--- Records for processing ---

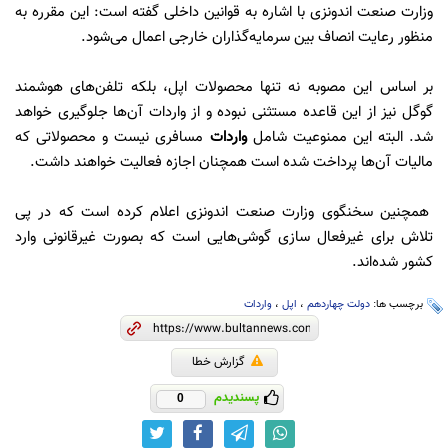
وزارت صنعت اندونزی با اشاره به قوانین داخلی گفته است: این مقرره به
منظور رعایت انصاف بین سرمایه‌گذاران خارجی اعمال می‌شود.
بر اساس این مصوبه نه تنها محصولات اپل، بلکه تلفن‌های هوشمند
گوگل نیز از این قاعده مستثنی نبوده و از واردات آن‌ها جلوگیری خواهد
شد. البته این ممنوعیت شامل
واردات
مسافری نیست و محصولاتی که
مالیات آن‌ها پرداخت شده است همچنان اجازه فعالیت خواهند داشت.
همچنین سخنگوی وزارت صنعت اندونزی اعلام کرده است که در پی
تلاش برای غیرفعال سازی گوشی‌هایی است که بصورت غیرقانونی وارد
کشور شده‌اند.
برچسب ها:
دولت چهاردهم
،
اپل
،
واردات
گزارش خطا
پسندیدم
0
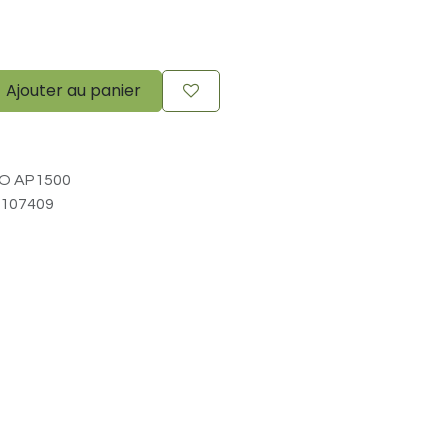
Ajouter au panier
O AP1500
107409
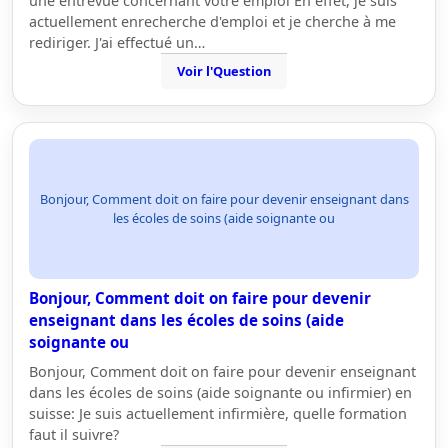
une entrevue concernant votre emploi En effet, je suis
actuellement enrecherche d'emploi et je cherche à me
rediriger. J'ai effectué un…
Voir l'Question
Bonjour, Comment doit on faire pour devenir enseignant dans
les écoles de soins (aide soignante ou
Bonjour, Comment doit on faire pour devenir
enseignant dans les écoles de soins (aide
soignante ou
Bonjour, Comment doit on faire pour devenir enseignant
dans les écoles de soins (aide soignante ou infirmier) en
suisse: Je suis actuellement infirmière, quelle formation
faut il suivre?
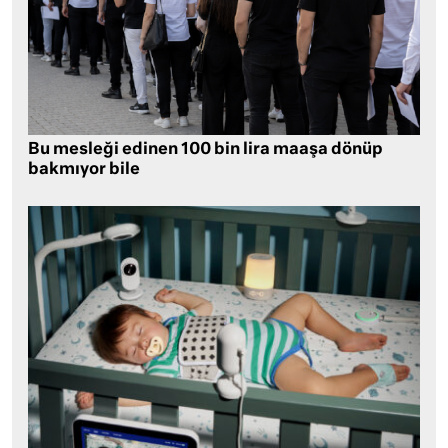
Bu mesleği edinen 100 bin lira maaşa dönüp
bakmıyor bile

---

State, as a bare number, how many lines of the records above include "doit".

#### Solution for this exercise
3